### WHAT TO PRODUCE
Only the text belongs in the copy: repeat each record exactly, without pictures.

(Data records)
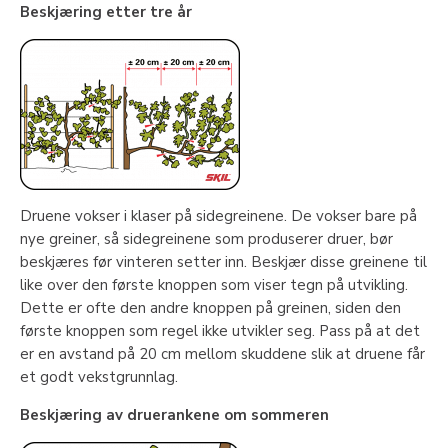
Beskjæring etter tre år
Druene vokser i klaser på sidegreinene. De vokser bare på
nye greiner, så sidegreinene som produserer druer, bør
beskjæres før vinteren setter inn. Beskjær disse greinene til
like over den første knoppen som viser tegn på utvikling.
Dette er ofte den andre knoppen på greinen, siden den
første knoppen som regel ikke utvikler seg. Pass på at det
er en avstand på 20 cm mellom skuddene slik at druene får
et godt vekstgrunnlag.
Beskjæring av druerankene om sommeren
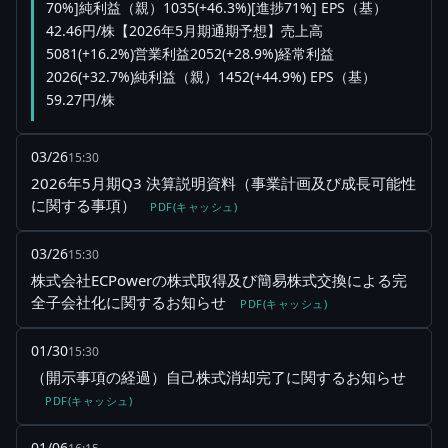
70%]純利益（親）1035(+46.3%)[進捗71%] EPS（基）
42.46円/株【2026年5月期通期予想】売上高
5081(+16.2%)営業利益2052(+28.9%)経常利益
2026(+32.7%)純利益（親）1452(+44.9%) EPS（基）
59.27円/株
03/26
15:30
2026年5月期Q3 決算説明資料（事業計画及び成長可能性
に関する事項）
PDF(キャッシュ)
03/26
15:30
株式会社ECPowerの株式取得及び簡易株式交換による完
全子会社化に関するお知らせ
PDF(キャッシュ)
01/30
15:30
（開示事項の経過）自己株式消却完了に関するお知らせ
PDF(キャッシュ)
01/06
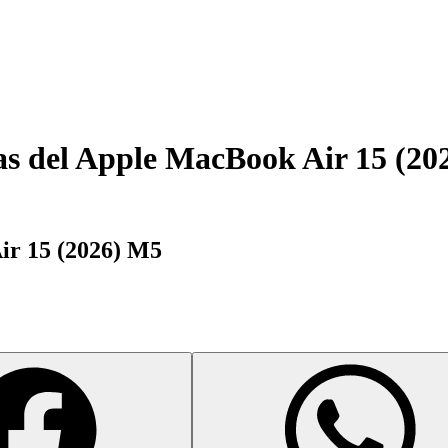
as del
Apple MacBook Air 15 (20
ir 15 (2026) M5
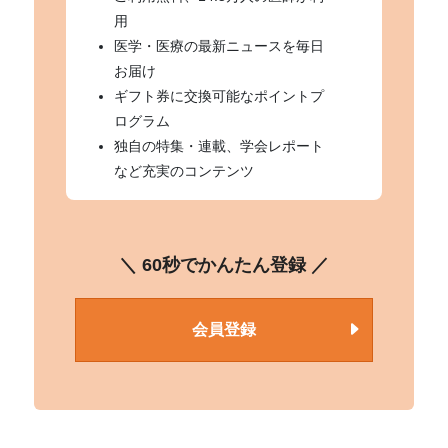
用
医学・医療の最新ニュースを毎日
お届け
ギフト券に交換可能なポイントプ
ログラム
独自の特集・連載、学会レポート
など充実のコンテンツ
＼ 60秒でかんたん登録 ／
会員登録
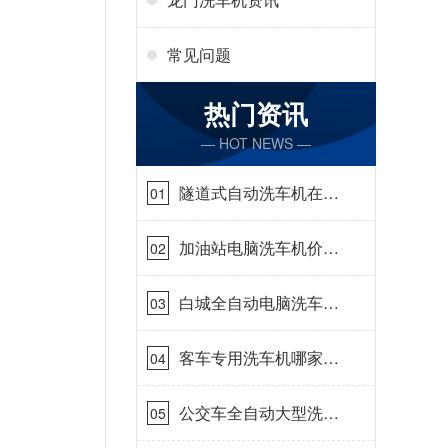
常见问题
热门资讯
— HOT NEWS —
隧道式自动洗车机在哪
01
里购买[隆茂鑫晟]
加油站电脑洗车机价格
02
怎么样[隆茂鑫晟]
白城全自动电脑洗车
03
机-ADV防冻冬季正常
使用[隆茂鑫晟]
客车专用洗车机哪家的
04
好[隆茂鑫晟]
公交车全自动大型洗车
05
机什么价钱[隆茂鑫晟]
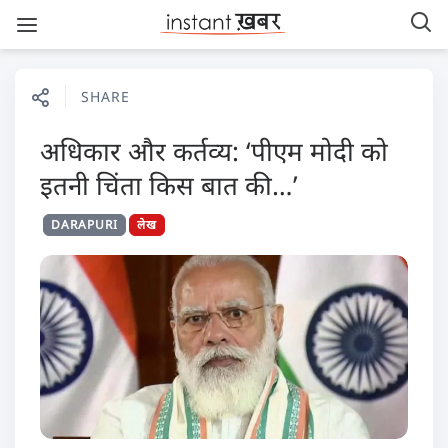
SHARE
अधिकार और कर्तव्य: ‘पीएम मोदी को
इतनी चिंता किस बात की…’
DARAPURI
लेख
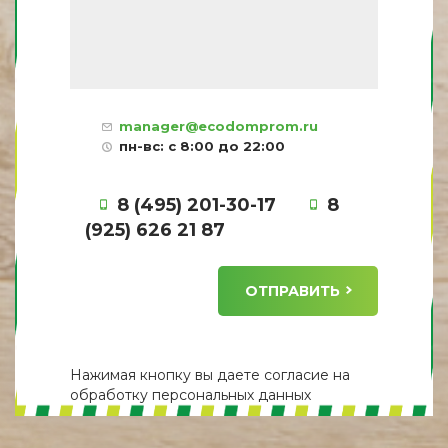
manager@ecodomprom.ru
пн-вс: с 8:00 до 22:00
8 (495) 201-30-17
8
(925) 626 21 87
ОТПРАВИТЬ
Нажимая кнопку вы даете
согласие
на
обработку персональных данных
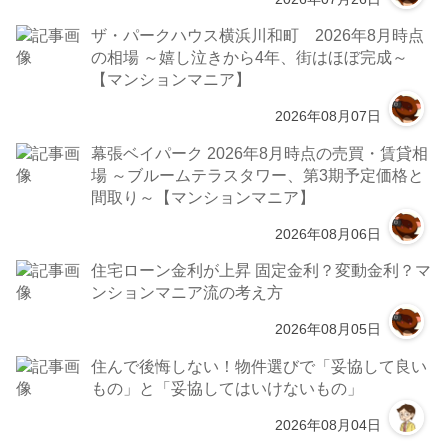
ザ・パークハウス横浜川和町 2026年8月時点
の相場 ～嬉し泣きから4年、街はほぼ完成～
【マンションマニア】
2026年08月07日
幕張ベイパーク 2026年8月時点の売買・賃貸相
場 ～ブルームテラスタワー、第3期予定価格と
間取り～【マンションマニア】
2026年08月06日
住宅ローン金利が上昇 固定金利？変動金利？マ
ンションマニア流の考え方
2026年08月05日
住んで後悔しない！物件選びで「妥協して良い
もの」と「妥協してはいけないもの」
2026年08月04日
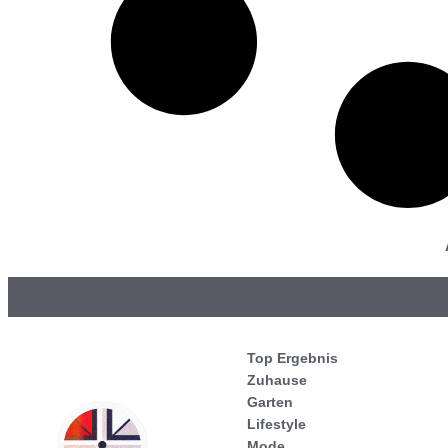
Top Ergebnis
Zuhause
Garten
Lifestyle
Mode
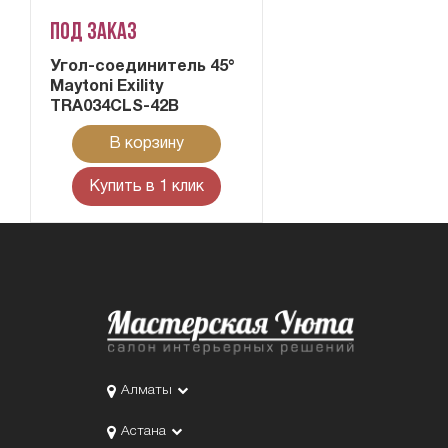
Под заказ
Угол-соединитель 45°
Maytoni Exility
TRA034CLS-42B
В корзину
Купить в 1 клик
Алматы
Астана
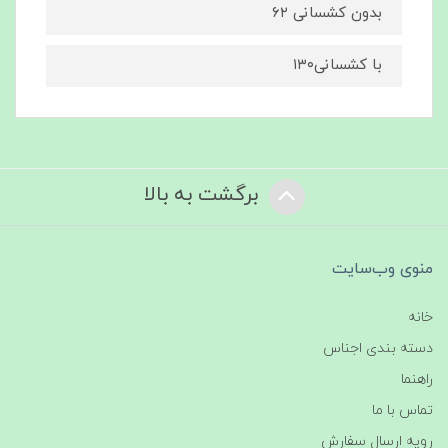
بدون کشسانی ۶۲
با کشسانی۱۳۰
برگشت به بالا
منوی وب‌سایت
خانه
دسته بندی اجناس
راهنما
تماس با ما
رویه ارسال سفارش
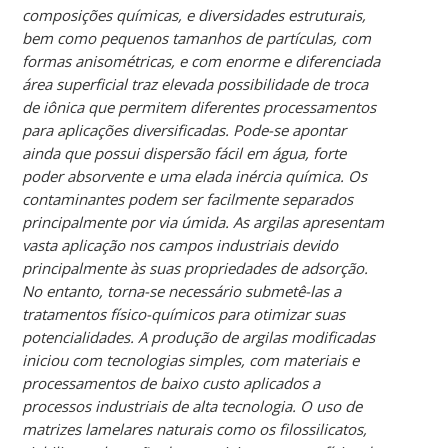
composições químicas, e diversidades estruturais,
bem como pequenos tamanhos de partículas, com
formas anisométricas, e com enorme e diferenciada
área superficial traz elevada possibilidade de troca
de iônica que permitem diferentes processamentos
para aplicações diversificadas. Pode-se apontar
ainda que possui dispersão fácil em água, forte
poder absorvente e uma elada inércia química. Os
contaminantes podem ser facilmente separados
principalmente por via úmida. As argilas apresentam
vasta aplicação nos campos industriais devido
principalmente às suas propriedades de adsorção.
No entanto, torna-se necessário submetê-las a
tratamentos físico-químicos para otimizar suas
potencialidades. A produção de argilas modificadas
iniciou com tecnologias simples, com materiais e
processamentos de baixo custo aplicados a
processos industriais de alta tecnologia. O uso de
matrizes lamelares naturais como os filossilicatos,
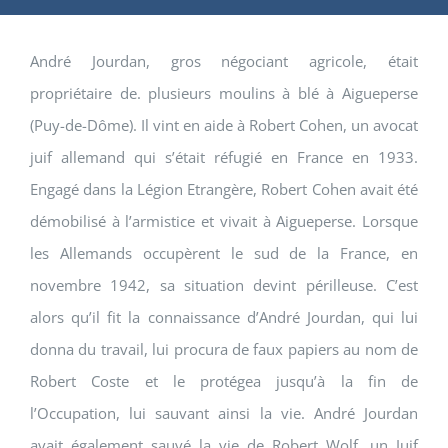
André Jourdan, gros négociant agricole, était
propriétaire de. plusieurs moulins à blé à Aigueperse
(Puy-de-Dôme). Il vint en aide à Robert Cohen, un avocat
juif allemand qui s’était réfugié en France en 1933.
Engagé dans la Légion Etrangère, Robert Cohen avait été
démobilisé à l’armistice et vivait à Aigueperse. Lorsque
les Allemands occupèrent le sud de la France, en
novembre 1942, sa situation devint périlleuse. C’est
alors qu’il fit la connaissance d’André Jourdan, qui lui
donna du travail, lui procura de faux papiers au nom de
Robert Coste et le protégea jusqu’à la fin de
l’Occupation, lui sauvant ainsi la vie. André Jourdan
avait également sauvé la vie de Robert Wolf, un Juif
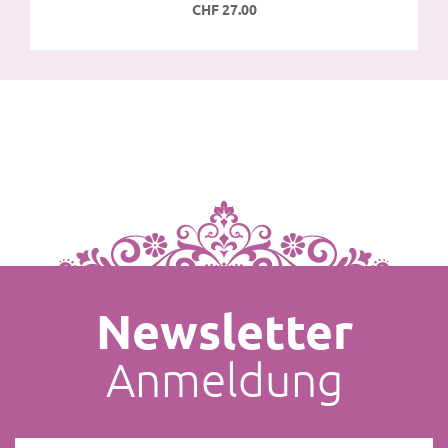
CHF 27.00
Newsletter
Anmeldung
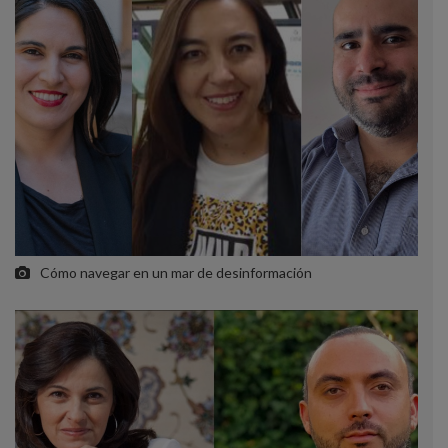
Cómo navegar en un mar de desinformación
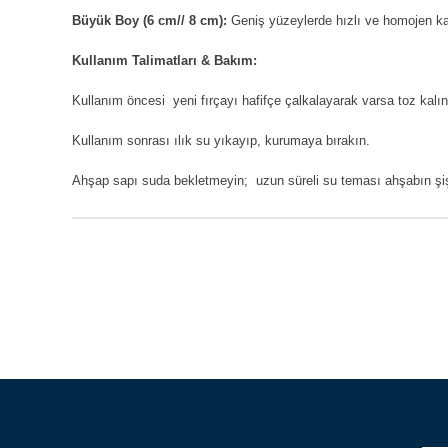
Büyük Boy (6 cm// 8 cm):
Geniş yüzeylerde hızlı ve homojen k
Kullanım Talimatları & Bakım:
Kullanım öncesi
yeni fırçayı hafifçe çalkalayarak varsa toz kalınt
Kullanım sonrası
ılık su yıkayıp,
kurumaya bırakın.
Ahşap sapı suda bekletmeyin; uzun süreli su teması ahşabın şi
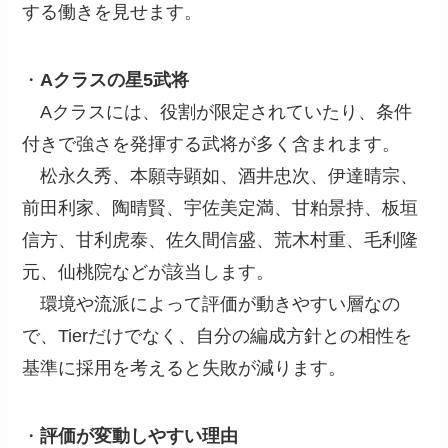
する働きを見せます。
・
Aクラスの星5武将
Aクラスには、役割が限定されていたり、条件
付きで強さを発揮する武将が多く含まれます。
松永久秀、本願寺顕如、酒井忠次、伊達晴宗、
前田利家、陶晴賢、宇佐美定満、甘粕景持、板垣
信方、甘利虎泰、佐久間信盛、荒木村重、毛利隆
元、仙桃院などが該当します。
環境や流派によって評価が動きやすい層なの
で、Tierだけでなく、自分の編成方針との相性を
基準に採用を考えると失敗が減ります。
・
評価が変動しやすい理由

### WRITTEN SOLUTION
Beskjæring etter tre år
Druene vokser i klaser på sidegreinene. De vokser bare på
nye greiner, så sidegreinene som produserer druer, bør
beskjæres før vinteren setter inn. Beskjær disse greinene til
like over den første knoppen som viser tegn på utvikling.
Dette er ofte den andre knoppen på greinen, siden den
første knoppen som regel ikke utvikler seg. Pass på at det
er en avstand på 20 cm mellom skuddene slik at druene får
et godt vekstgrunnlag.
Beskjæring av druerankene om sommeren
70%]純利益（親）1035(+46.3%)[進捗71%] EPS（基）
42.46円/株【2026年5月期通期予想】売上高
5081(+16.2%)営業利益2052(+28.9%)経常利益
2026(+32.7%)純利益（親）1452(+44.9%) EPS（基）
59.27円/株
03/26
15:30
2026年5月期Q3 決算説明資料（事業計画及び成長可能性
に関する事項）
PDF(キャッシュ)
03/26
15:30
株式会社ECPowerの株式取得及び簡易株式交換による完
全子会社化に関するお知らせ
PDF(キャッシュ)
01/30
15:30
（開示事項の経過）自己株式消却完了に関するお知らせ
PDF(キャッシュ)
01/06
as del
Apple MacBook Air 15 (20
ir 15 (2026) M5
用
医学・医療の最新ニュースを毎日
お届け
ギフト券に交換可能なポイントプ
ログラム
独自の特集・連載、学会レポート
など充実のコンテンツ
＼ 60秒でかんたん登録 ／
会員登録
常见问题
热门资讯
— HOT NEWS —
隧道式自动洗车机在哪
01
里购买[隆茂鑫晟]
加油站电脑洗车机价格
02
怎么样[隆茂鑫晟]
白城全自动电脑洗车
03
机-ADV防冻冬季正常
使用[隆茂鑫晟]
客车专用洗车机哪家的
04
好[隆茂鑫晟]
公交车全自动大型洗车
05
机什么价钱[隆茂鑫晟]
SHARE
अधिकार और कर्तव्य: ‘पीएम मोदी को
इतनी चिंता किस बात की…’
DARAPURI
लेख
manager@ecodomprom.ru
пн-вс: с 8:00 до 22:00
8 (495) 201-30-17
8
(925) 626 21 87
ОТПРАВИТЬ
Нажимая кнопку вы даете
согласие
на
обработку персональных данных
ザ・パークハウス横浜川和町 2026年8月時点
の相場 ～嬉し泣きから4年、街はほぼ完成～
【マンションマニア】
2026年08月07日
幕張ベイパーク 2026年8月時点の売買・賃貸相
場 ～ブルームテラスタワー、第3期予定価格と
間取り～【マンションマニア】
2026年08月06日
住宅ローン金利が上昇 固定金利？変動金利？マ
ンションマニア流の考え方
2026年08月05日
住んで後悔しない！物件選びで「妥協して良い
もの」と「妥協してはいけないもの」
2026年08月04日
Top Ergebnis
Zuhause
Garten
Lifestyle
Mode
Под заказ
Угол-соединитель 45°
Maytoni Exility
TRA034CLS-42B
В корзину
Купить в 1 клик
Алматы
Астана
بدون کشسانی ۶۲
با کشسانی۱۳۰
برگشت به بالا
منوی وب‌سایت
خانه
دسته بندی اجناس
راهنما
تماس با ما
رویه ارسال سفارش
composições químicas, e diversidades estruturais,
bem como pequenos tamanhos de partículas, com
formas anisométricas, e com enorme e diferenciada
área superficial traz elevada possibilidade de troca
de iônica que permitem diferentes processamentos
para aplicações diversificadas. Pode-se apontar
ainda que possui dispersão fácil em água, forte
poder absorvente e uma elada inércia química. Os
contaminantes podem ser facilmente separados
principalmente por via úmida. As argilas apresentam
vasta aplicação nos campos industriais devido
principalmente às suas propriedades de adsorção.
No entanto, torna-se necessário submetê-las a
tratamentos físico-químicos para otimizar suas
potencialidades. A produção de argilas modificadas
iniciou com tecnologias simples, com materiais e
processamentos de baixo custo aplicados a
processos industriais de alta tecnologia. O uso de
matrizes lamelares naturais como os filossilicatos,
André Jourdan, gros négociant agricole, était
propriétaire de. plusieurs moulins à blé à Aigueperse
(Puy-de-Dôme). Il vint en aide à Robert Cohen, un avocat
juif allemand qui s’était réfugié en France en 1933.
Engagé dans la Légion Etrangère, Robert Cohen avait été
démobilisé à l’armistice et vivait à Aigueperse. Lorsque
les Allemands occupèrent le sud de la France, en
novembre 1942, sa situation devint périlleuse. C’est
alors qu’il fit la connaissance d’André Jourdan, qui lui
donna du travail, lui procura de faux papiers au nom de
Robert Coste et le protégea jusqu’à la fin de
l’Occupation, lui sauvant ainsi la vie. André Jourdan
avait également sauvé la vie de Robert Wolf, un Juif
CHF 27.00
Newsletter
Anmeldung
Cómo navegar en un mar de desinformación
Büyük Boy (6 cm// 8 cm):
Geniş yüzeylerde hızlı ve homojen k
Kullanım Talimatları & Bakım:
Kullanım öncesi
yeni fırçayı hafifçe çalkalayarak varsa toz kalınt
Kullanım sonrası
ılık su yıkayıp,
kurumaya bırakın.
Ahşap sapı suda bekletmeyin; uzun süreli su teması ahşabın şi
する働きを見せます。
・
Aクラスの星5武将
Aクラスには、役割が限定されていたり、条件
付きで強さを発揮する武将が多く含まれます。
松永久秀、本願寺顕如、酒井忠次、伊達晴宗、
前田利家、陶晴賢、宇佐美定満、甘粕景持、板垣
信方、甘利虎泰、佐久間信盛、荒木村重、毛利隆
元、仙桃院などが該当します。
環境や流派によって評価が動きやすい層なの
で、Tierだけでなく、自分の編成方針との相性を
基準に採用を考えると失敗が減ります。
・
評価が変動しやすい理由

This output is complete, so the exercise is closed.